Omitting every picture, output the records below exactly, please.

### Data in this exercise

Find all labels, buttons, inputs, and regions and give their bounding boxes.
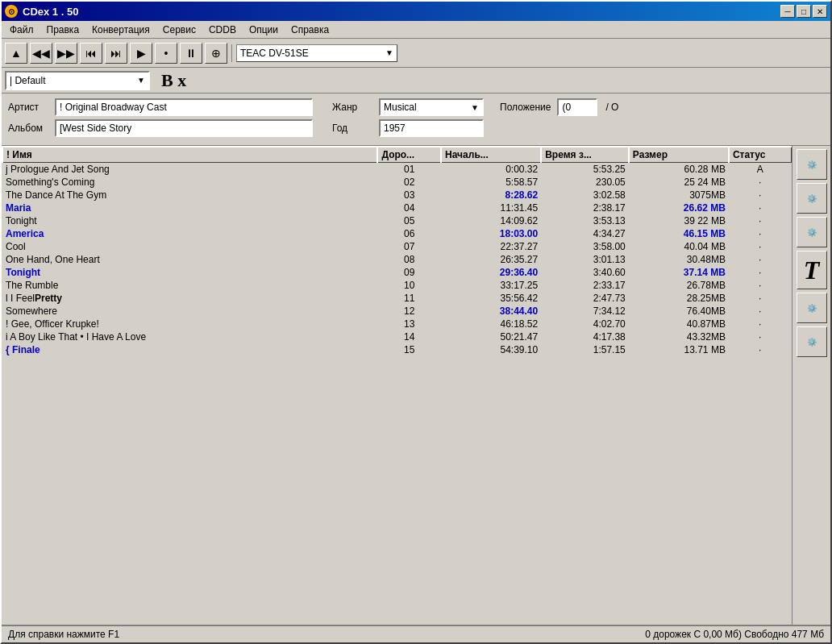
header-name[interactable]: ! Имя <box>2 147 377 163</box>
track-duration: 7:34.12 <box>541 305 629 318</box>
header-start[interactable]: Началь... <box>441 147 541 163</box>
track-duration: 2:38.17 <box>541 202 629 214</box>
maximize-button[interactable]: □ <box>797 5 811 18</box>
dot-button[interactable]: • <box>155 43 177 64</box>
track-start: 46:18.52 <box>441 318 541 330</box>
side-gear-btn-1[interactable]: ⚙️ <box>797 149 827 180</box>
track-start: 33:17.25 <box>441 279 541 292</box>
track-name: j Prologue And Jet Song <box>2 163 377 177</box>
table-row[interactable]: Something's Coming 02 5:58.57 230.05 25 … <box>2 176 792 189</box>
menu-help[interactable]: Справка <box>286 23 334 37</box>
pause-button[interactable]: ⏸ <box>180 43 202 64</box>
table-row[interactable]: Cool 07 22:37.27 3:58.00 40.04 MB · <box>2 240 792 253</box>
minimize-button[interactable]: ─ <box>780 5 795 18</box>
table-row[interactable]: { Finale 15 54:39.10 1:57.15 13.71 MB · <box>2 343 792 356</box>
menu-cddb[interactable]: CDDB <box>204 23 241 37</box>
table-row[interactable]: l I FeelPretty 11 35:56.42 2:47.73 28.25… <box>2 292 792 305</box>
menu-bar: Файл Правка Конвертация Сервис CDDB Опци… <box>2 21 830 39</box>
menu-service[interactable]: Сервис <box>158 23 201 37</box>
side-gear-btn-3[interactable]: ⚙️ <box>797 217 827 247</box>
track-duration: 3:02.58 <box>541 189 629 202</box>
track-name: ! Gee, Officer Krupke! <box>2 318 377 330</box>
track-name: l I FeelPretty <box>2 292 377 305</box>
table-row[interactable]: America 06 18:03.00 4:34.27 46.15 MB · <box>2 227 792 240</box>
track-table-container[interactable]: ! Имя Доро... Началь... Время з... Разме… <box>2 146 792 625</box>
table-row[interactable]: Tonight 05 14:09.62 3:53.13 39 22 MB · <box>2 214 792 227</box>
gear2-icon: ⚙️ <box>807 194 817 203</box>
track-duration: 2:33.17 <box>541 279 629 292</box>
track-number: 13 <box>377 318 441 330</box>
table-header-row: ! Имя Доро... Началь... Время з... Разме… <box>2 147 792 163</box>
track-status: · <box>729 305 792 318</box>
header-status[interactable]: Статус <box>729 147 792 163</box>
menu-convert[interactable]: Конвертация <box>87 23 155 37</box>
track-size: 37.14 MB <box>629 266 729 279</box>
track-start: 22:37.27 <box>441 240 541 253</box>
header-size[interactable]: Размер <box>629 147 729 163</box>
header-duration[interactable]: Время з... <box>541 147 629 163</box>
menu-edit[interactable]: Правка <box>42 23 85 37</box>
close-button[interactable]: ✕ <box>813 5 827 18</box>
track-name: Tonight <box>2 266 377 279</box>
gear3-icon: ⚙️ <box>807 228 817 237</box>
track-name: { Finale <box>2 343 377 356</box>
track-status: A <box>729 163 792 177</box>
artist-row: Артист ! Original Broadway Cast Жанр Mus… <box>8 98 824 116</box>
side-t-button[interactable]: T <box>797 251 827 289</box>
gear1-icon: ⚙️ <box>807 160 817 169</box>
track-status: · <box>729 330 792 343</box>
track-status: · <box>729 240 792 253</box>
menu-options[interactable]: Опции <box>244 23 283 37</box>
track-start: 14:09.62 <box>441 214 541 227</box>
side-gear-btn-2[interactable]: ⚙️ <box>797 183 827 214</box>
track-number: 05 <box>377 214 441 227</box>
track-start: 0:00.32 <box>441 163 541 177</box>
position-field[interactable]: (0 <box>557 98 597 116</box>
track-duration: 3:53.13 <box>541 214 629 227</box>
track-list-area: ! Имя Доро... Началь... Время з... Разме… <box>2 146 792 625</box>
table-row[interactable]: The Rumble 10 33:17.25 2:33.17 26.78MB · <box>2 279 792 292</box>
album-field[interactable]: [West Side Story <box>55 119 313 137</box>
skip-back-button[interactable]: ⏮ <box>80 43 102 64</box>
side-gear-btn-5[interactable]: ⚙️ <box>797 326 827 357</box>
side-gear-btn-4[interactable]: ⚙️ <box>797 293 827 323</box>
track-status: · <box>729 343 792 356</box>
profile-label: | Default <box>10 75 45 86</box>
toolbar: ▲ ◀◀ ▶▶ ⏮ ⏭ ▶ • ⏸ ⊕ TEAC DV-51SE ▼ <box>2 39 830 68</box>
device-dropdown-arrow: ▼ <box>385 48 393 57</box>
table-row[interactable]: Maria 04 11:31.45 2:38.17 26.62 MB · <box>2 202 792 214</box>
track-status: · <box>729 292 792 305</box>
table-row[interactable]: Tonight 09 29:36.40 3:40.60 37.14 MB · <box>2 266 792 279</box>
device-dropdown[interactable]: TEAC DV-51SE ▼ <box>236 44 397 62</box>
table-row[interactable]: ! Gee, Officer Krupke! 13 46:18.52 4:02.… <box>2 318 792 330</box>
profile-dropdown-arrow: ▼ <box>137 76 145 85</box>
year-field[interactable]: 1957 <box>379 119 484 137</box>
track-start: 8:28.62 <box>441 189 541 202</box>
skip-forward-button[interactable]: ⏭ <box>105 43 127 64</box>
eject-button[interactable]: ▲ <box>5 43 27 64</box>
track-duration: 3:58.00 <box>541 240 629 253</box>
play-button[interactable]: ▶ <box>130 43 152 64</box>
track-size: 28.25MB <box>629 292 729 305</box>
fast-forward-button[interactable]: ▶▶ <box>55 43 77 64</box>
header-track[interactable]: Доро... <box>377 147 441 163</box>
genre-dropdown[interactable]: Musical ▼ <box>379 98 484 116</box>
table-row[interactable]: i A Boy Like That • I Have A Love 14 50:… <box>2 330 792 343</box>
table-row[interactable]: Somewhere 12 38:44.40 7:34.12 76.40MB · <box>2 305 792 318</box>
track-number: 10 <box>377 279 441 292</box>
title-bar: ⊙ CDex 1 . 50 ─ □ ✕ <box>2 2 830 21</box>
table-row[interactable]: j Prologue And Jet Song 01 0:00.32 5:53.… <box>2 163 792 177</box>
rewind-button[interactable]: ◀◀ <box>30 43 52 64</box>
profile-dropdown[interactable]: | Default ▼ <box>5 71 150 90</box>
track-start: 35:56.42 <box>441 292 541 305</box>
menu-file[interactable]: Файл <box>5 23 39 37</box>
track-duration: 230.05 <box>541 176 629 189</box>
track-number: 12 <box>377 305 441 318</box>
genre-dropdown-arrow: ▼ <box>471 103 479 112</box>
artist-field[interactable]: ! Original Broadway Cast <box>55 98 313 116</box>
track-size: 30.48MB <box>629 253 729 266</box>
table-row[interactable]: The Dance At The Gym 03 8:28.62 3:02.58 … <box>2 189 792 202</box>
table-row[interactable]: One Hand, One Heart 08 26:35.27 3:01.13 … <box>2 253 792 266</box>
record-button[interactable]: ⊕ <box>205 43 227 64</box>
status-info: 0 дорожек С 0,00 Мб) Свободно 477 Мб <box>645 629 824 640</box>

######

*Solution to the exercise*
Find all labels, buttons, inputs, and regions and give their bounding boxes.
header-name[interactable]: ! Имя <box>2 147 377 163</box>
track-duration: 7:34.12 <box>541 305 629 318</box>
header-start[interactable]: Началь... <box>441 147 541 163</box>
track-duration: 2:38.17 <box>541 202 629 214</box>
maximize-button[interactable]: □ <box>797 5 811 18</box>
dot-button[interactable]: • <box>155 43 177 64</box>
track-start: 46:18.52 <box>441 318 541 330</box>
side-gear-btn-1[interactable]: ⚙️ <box>797 149 827 180</box>
track-start: 33:17.25 <box>441 279 541 292</box>
track-name: j Prologue And Jet Song <box>2 163 377 177</box>
table-row[interactable]: Something's Coming 02 5:58.57 230.05 25 … <box>2 176 792 189</box>
menu-help[interactable]: Справка <box>286 23 334 37</box>
pause-button[interactable]: ⏸ <box>180 43 202 64</box>
table-row[interactable]: Cool 07 22:37.27 3:58.00 40.04 MB · <box>2 240 792 253</box>
minimize-button[interactable]: ─ <box>780 5 795 18</box>
table-row[interactable]: { Finale 15 54:39.10 1:57.15 13.71 MB · <box>2 343 792 356</box>
menu-cddb[interactable]: CDDB <box>204 23 241 37</box>
table-row[interactable]: l I FeelPretty 11 35:56.42 2:47.73 28.25… <box>2 292 792 305</box>
menu-bar: Файл Правка Конвертация Сервис CDDB Опци… <box>2 21 830 39</box>
menu-service[interactable]: Сервис <box>158 23 201 37</box>
side-gear-btn-3[interactable]: ⚙️ <box>797 217 827 247</box>
track-duration: 3:02.58 <box>541 189 629 202</box>
track-name: ! Gee, Officer Krupke! <box>2 318 377 330</box>
track-name: l I FeelPretty <box>2 292 377 305</box>
table-row[interactable]: America 06 18:03.00 4:34.27 46.15 MB · <box>2 227 792 240</box>
track-table-container[interactable]: ! Имя Доро... Началь... Время з... Разме… <box>2 146 792 625</box>
table-row[interactable]: Tonight 05 14:09.62 3:53.13 39 22 MB · <box>2 214 792 227</box>
gear2-icon: ⚙️ <box>807 194 817 203</box>
track-duration: 2:33.17 <box>541 279 629 292</box>
track-number: 13 <box>377 318 441 330</box>
table-header-row: ! Имя Доро... Началь... Время з... Разме… <box>2 147 792 163</box>
track-status: · <box>729 305 792 318</box>
header-status[interactable]: Статус <box>729 147 792 163</box>
menu-convert[interactable]: Конвертация <box>87 23 155 37</box>
track-size: 37.14 MB <box>629 266 729 279</box>
track-start: 22:37.27 <box>441 240 541 253</box>
header-size[interactable]: Размер <box>629 147 729 163</box>
header-duration[interactable]: Время з... <box>541 147 629 163</box>
menu-edit[interactable]: Правка <box>42 23 85 37</box>
close-button[interactable]: ✕ <box>813 5 827 18</box>
track-name: Tonight <box>2 266 377 279</box>
gear3-icon: ⚙️ <box>807 228 817 237</box>
track-name: { Finale <box>2 343 377 356</box>
track-status: A <box>729 163 792 177</box>
artist-row: Артист ! Original Broadway Cast Жанр Mus… <box>8 98 824 116</box>
side-t-button[interactable]: T <box>797 251 827 289</box>
gear1-icon: ⚙️ <box>807 160 817 169</box>
track-status: · <box>729 330 792 343</box>
track-status: · <box>729 240 792 253</box>
menu-options[interactable]: Опции <box>244 23 283 37</box>
track-start: 14:09.62 <box>441 214 541 227</box>
side-gear-btn-2[interactable]: ⚙️ <box>797 183 827 214</box>
track-number: 05 <box>377 214 441 227</box>
track-start: 0:00.32 <box>441 163 541 177</box>
position-field[interactable]: (0 <box>557 98 597 116</box>
track-duration: 3:53.13 <box>541 214 629 227</box>
track-list-area: ! Имя Доро... Началь... Время з... Разме… <box>2 146 792 625</box>
table-row[interactable]: The Rumble 10 33:17.25 2:33.17 26.78MB · <box>2 279 792 292</box>
album-field[interactable]: [West Side Story <box>55 119 313 137</box>
skip-back-button[interactable]: ⏮ <box>80 43 102 64</box>
side-gear-btn-5[interactable]: ⚙️ <box>797 326 827 357</box>
side-gear-btn-4[interactable]: ⚙️ <box>797 293 827 323</box>
track-status: · <box>729 343 792 356</box>
profile-label: | Default <box>10 75 45 86</box>
toolbar: ▲ ◀◀ ▶▶ ⏮ ⏭ ▶ • ⏸ ⊕ TEAC DV-51SE ▼ <box>2 39 830 68</box>
device-dropdown-arrow: ▼ <box>385 48 393 57</box>
table-row[interactable]: Maria 04 11:31.45 2:38.17 26.62 MB · <box>2 202 792 214</box>
track-status: · <box>729 292 792 305</box>
table-row[interactable]: Tonight 09 29:36.40 3:40.60 37.14 MB · <box>2 266 792 279</box>
device-dropdown[interactable]: TEAC DV-51SE ▼ <box>236 44 397 62</box>
table-row[interactable]: ! Gee, Officer Krupke! 13 46:18.52 4:02.… <box>2 318 792 330</box>
profile-dropdown-arrow: ▼ <box>137 76 145 85</box>
year-field[interactable]: 1957 <box>379 119 484 137</box>
track-start: 8:28.62 <box>441 189 541 202</box>
skip-forward-button[interactable]: ⏭ <box>105 43 127 64</box>
eject-button[interactable]: ▲ <box>5 43 27 64</box>
track-duration: 3:58.00 <box>541 240 629 253</box>
play-button[interactable]: ▶ <box>130 43 152 64</box>
track-size: 28.25MB <box>629 292 729 305</box>
fast-forward-button[interactable]: ▶▶ <box>55 43 77 64</box>
header-track[interactable]: Доро... <box>377 147 441 163</box>
genre-dropdown[interactable]: Musical ▼ <box>379 98 484 116</box>
table-row[interactable]: i A Boy Like That • I Have A Love 14 50:… <box>2 330 792 343</box>
table-row[interactable]: Somewhere 12 38:44.40 7:34.12 76.40MB · <box>2 305 792 318</box>
track-number: 10 <box>377 279 441 292</box>
title-bar: ⊙ CDex 1 . 50 ─ □ ✕ <box>2 2 830 21</box>
table-row[interactable]: j Prologue And Jet Song 01 0:00.32 5:53.… <box>2 163 792 177</box>
rewind-button[interactable]: ◀◀ <box>30 43 52 64</box>
profile-dropdown[interactable]: | Default ▼ <box>5 71 150 90</box>
track-start: 35:56.42 <box>441 292 541 305</box>
menu-file[interactable]: Файл <box>5 23 39 37</box>
track-duration: 230.05 <box>541 176 629 189</box>
track-number: 12 <box>377 305 441 318</box>
genre-dropdown-arrow: ▼ <box>471 103 479 112</box>
artist-field[interactable]: ! Original Broadway Cast <box>55 98 313 116</box>
track-size: 30.48MB <box>629 253 729 266</box>
table-row[interactable]: The Dance At The Gym 03 8:28.62 3:02.58 … <box>2 189 792 202</box>
table-row[interactable]: One Hand, One Heart 08 26:35.27 3:01.13 … <box>2 253 792 266</box>
record-button[interactable]: ⊕ <box>205 43 227 64</box>
status-info: 0 дорожек С 0,00 Мб) Свободно 477 Мб <box>645 629 824 640</box>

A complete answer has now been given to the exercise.